Casual riders peaked their bike usage during the weekend, while annual members consistently used bikes during the week, but dropped demand during the weekend.

Weekend and seasonal peaks suggest **casual riders may include tourists, while members exhibit weekday commuting patterns.**

![image.png](attachment:0c1fa36d-4f65-4e09-8572-6dfaf50a8f07.png)
Moreover, casual riders tend to take longer trips than annual members, with average ride durations peaking on weekends.

![image.png](attachment:af058428-c357-4ab5-aeb1-6a4ff35e7c38.png)
Annual members show peak ride activity during morning and evening commute hours, paired with steady weekday usage, **strongly indicating work-related travel**. In contrast, casual riders favor more flexible, leisure-oriented trips.

![image.png](attachment:f867e764-0b0a-481a-ad1f-0e17a813e456.png)

![image.png](attachment:d7e4eb09-d4e3-42f8-9050-879759218cc1.png)

## Act: Turning Inisghts into Action
#### Conclusions
* **Members ride to work. Casuals ride for leisure.** Annual members consistently ride during weekday commute hours, indicating a strong alignment with work-related travel. Casual riders peak on weekends and in the afternoon, reinforcing recreational and tourist-driven behaviour.
* **Ride duration reflects purpose.** Casual riders take longer, more leisurely rides, especially in warmer months. Member rides are shorter and steadier, further affirming a utilitarian commuting pattern.
* **Seasonality impacts casual riders more than members.** Casual riders have a higher percentage of trips concentrated during the summer months, while members spread out their trips throughout the year, excluding the harsh winter months.
* **Campus corridors reveal a hidden split in ridership.** While members dominate volume across downtown, their highest-frequency routes trace through college campuses—zones that also show strong casual usage, likely from students riding regularly without converting to membership.
* **Casual riders cluster in tourist-heavy areas,** with Navy Pier ranking as the top starting point—likely due not only to its scenic appeal but also its limited transit access, making bike share a convenient and flexible way to reach it.

#### Recommendations
1. **Target Casual Riders in Tourist Zones with Seasonal Membership Offers.** Leverage high-traffic tourist hubs like Navy Pier by launching summer-focused campaigns that highlight membership perks, such as discounted seasonal passes, flexible ride limits, or facilitate access to locations that are harder to reach by other means.
2. **Introduce Membership Campaigns for Students at College Campuses.** Many students exhibit member-like behavior(riding regularly) but continue using casual passes.
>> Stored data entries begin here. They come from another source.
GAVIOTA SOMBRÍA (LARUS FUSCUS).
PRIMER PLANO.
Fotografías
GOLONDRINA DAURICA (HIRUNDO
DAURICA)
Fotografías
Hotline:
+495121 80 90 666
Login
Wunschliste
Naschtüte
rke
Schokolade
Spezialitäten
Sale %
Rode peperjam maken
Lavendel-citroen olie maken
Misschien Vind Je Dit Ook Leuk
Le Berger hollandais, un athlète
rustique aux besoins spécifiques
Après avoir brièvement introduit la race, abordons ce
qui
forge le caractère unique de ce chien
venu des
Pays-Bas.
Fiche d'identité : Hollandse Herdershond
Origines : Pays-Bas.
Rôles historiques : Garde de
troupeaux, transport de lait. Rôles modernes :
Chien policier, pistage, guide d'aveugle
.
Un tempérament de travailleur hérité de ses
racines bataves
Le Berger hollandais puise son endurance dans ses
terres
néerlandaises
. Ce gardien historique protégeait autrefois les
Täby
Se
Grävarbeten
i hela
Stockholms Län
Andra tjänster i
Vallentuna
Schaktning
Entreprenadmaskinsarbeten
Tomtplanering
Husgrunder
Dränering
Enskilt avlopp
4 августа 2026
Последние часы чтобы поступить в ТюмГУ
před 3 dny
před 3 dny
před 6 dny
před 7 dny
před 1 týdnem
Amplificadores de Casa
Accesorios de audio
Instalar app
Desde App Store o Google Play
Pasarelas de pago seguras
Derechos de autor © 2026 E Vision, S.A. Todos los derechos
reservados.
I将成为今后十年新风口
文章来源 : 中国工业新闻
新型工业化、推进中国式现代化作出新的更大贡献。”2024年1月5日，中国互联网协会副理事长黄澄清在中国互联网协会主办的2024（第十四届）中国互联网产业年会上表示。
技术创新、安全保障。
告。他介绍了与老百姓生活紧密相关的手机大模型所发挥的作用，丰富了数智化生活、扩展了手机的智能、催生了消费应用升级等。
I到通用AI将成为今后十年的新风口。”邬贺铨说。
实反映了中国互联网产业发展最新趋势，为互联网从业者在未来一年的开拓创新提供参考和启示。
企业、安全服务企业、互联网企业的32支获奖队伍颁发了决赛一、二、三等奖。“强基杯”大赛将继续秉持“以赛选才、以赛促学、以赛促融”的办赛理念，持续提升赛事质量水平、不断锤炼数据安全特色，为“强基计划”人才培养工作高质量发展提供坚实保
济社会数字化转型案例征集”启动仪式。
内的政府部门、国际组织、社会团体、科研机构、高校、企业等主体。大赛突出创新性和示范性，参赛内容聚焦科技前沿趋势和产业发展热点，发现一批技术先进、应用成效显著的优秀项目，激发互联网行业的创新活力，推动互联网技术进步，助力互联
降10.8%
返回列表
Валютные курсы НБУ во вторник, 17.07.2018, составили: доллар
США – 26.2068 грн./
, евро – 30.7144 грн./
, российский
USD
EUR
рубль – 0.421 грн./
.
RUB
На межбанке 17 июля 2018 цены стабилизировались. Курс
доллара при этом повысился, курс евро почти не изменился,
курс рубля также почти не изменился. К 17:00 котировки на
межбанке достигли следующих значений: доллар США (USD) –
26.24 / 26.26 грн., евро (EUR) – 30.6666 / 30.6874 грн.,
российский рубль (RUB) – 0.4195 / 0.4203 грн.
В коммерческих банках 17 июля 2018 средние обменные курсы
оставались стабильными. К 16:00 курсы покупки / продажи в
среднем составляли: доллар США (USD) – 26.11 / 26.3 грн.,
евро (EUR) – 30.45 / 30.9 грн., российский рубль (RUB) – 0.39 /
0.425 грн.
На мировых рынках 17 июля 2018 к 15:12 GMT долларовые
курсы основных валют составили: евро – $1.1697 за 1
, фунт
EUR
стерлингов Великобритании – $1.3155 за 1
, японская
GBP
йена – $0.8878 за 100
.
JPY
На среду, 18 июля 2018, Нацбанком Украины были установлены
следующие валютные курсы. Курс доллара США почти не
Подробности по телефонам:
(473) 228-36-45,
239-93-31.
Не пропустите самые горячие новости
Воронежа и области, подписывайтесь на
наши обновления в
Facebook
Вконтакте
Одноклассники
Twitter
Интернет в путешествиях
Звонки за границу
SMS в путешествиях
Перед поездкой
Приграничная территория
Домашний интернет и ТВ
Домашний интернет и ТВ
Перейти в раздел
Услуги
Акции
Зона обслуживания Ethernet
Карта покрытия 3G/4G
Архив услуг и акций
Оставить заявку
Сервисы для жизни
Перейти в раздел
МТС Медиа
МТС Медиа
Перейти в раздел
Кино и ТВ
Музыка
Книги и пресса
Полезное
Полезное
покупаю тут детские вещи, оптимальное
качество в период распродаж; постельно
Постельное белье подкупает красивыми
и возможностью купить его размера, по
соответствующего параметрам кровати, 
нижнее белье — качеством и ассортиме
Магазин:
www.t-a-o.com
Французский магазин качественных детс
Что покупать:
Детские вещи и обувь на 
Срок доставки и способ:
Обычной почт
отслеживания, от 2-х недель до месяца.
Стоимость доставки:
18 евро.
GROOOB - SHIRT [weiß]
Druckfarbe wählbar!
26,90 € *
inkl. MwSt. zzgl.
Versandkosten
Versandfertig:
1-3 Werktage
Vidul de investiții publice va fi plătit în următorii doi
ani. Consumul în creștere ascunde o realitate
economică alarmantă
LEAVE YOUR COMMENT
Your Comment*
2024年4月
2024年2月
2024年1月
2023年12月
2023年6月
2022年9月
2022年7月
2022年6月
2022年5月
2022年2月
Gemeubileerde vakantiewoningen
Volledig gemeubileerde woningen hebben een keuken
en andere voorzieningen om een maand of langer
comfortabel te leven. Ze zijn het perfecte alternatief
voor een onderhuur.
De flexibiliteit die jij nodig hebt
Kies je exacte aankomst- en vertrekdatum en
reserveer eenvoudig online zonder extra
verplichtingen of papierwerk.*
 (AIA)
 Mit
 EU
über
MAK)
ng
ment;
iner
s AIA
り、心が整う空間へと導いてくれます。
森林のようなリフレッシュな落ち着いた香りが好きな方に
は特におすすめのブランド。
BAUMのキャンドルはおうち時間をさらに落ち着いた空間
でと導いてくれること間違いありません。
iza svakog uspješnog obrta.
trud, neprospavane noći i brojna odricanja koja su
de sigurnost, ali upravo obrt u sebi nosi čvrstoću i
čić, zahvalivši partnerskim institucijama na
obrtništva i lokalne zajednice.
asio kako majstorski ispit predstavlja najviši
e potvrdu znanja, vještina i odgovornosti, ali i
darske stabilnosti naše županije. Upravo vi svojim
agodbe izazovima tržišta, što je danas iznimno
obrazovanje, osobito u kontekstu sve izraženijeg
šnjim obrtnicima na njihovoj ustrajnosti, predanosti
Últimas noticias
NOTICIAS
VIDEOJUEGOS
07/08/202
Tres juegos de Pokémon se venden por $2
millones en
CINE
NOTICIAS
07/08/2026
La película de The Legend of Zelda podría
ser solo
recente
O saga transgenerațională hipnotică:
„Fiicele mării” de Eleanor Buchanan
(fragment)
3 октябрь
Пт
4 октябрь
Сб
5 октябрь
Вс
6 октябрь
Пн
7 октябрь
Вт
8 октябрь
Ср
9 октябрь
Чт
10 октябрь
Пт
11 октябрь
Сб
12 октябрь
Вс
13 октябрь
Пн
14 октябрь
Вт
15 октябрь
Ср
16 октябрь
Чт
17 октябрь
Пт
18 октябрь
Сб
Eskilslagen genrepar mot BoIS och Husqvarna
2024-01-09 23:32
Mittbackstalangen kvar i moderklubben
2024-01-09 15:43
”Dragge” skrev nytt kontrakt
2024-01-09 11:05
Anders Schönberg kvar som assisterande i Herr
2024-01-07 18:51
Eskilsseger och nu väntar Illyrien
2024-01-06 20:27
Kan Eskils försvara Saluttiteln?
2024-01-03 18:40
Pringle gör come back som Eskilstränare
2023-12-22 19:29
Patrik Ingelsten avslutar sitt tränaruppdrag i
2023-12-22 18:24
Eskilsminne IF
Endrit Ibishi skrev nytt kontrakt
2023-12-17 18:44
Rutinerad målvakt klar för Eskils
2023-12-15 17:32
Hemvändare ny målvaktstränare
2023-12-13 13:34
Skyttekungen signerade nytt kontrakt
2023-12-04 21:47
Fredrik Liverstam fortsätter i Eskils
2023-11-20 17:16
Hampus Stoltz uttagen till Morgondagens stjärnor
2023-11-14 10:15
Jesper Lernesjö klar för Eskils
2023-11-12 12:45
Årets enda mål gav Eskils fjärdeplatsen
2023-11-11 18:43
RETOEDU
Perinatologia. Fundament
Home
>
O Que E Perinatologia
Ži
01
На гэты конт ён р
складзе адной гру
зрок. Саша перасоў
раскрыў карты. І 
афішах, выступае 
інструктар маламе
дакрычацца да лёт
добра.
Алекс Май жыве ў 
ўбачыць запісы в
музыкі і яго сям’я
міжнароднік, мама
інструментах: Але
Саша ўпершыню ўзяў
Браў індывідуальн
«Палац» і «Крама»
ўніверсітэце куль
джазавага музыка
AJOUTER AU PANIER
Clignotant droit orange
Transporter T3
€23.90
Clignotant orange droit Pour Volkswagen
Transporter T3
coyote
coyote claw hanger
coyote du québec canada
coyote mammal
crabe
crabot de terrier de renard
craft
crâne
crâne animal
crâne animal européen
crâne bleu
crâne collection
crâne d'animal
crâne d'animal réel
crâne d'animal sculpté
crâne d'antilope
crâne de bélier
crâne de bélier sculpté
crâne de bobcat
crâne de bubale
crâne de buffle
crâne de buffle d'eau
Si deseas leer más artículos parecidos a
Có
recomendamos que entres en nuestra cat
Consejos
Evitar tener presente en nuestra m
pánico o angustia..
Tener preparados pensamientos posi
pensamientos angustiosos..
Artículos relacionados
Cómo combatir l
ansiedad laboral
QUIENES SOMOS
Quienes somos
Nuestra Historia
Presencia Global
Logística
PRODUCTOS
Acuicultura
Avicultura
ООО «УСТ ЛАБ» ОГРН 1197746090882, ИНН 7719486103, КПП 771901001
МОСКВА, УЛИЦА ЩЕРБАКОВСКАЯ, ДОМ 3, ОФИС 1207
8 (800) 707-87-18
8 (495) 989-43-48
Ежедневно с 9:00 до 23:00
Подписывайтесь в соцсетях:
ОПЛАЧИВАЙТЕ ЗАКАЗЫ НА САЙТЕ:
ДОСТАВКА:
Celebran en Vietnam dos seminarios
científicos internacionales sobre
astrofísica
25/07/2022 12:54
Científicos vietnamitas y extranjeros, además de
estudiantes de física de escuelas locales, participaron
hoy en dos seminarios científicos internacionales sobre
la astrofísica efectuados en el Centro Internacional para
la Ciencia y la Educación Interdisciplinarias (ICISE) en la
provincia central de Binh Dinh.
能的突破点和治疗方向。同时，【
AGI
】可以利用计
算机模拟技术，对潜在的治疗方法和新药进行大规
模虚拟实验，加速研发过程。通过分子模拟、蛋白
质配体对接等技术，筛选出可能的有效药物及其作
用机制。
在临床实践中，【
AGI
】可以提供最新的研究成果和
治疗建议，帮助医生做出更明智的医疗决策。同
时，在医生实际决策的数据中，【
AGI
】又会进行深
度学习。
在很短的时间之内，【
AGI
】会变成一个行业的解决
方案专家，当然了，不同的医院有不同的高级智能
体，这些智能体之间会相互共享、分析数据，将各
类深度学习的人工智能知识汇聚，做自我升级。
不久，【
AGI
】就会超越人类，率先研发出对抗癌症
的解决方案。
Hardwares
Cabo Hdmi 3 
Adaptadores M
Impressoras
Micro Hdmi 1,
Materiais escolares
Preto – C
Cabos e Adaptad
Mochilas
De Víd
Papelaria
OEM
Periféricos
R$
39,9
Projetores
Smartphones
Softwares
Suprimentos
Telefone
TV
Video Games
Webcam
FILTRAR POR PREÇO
To convert this high-potential group, introduce student-specific pricing tiers, partner with universities on bundled offers, and boost awareness of cost savings and other membership benefits through targeted outreach around campuses.
3. **Peer Referals from Exisitng Members.** Encourage current members, especially students, to invite friends with referral codes or incentives like free ride credits or a free week of membership.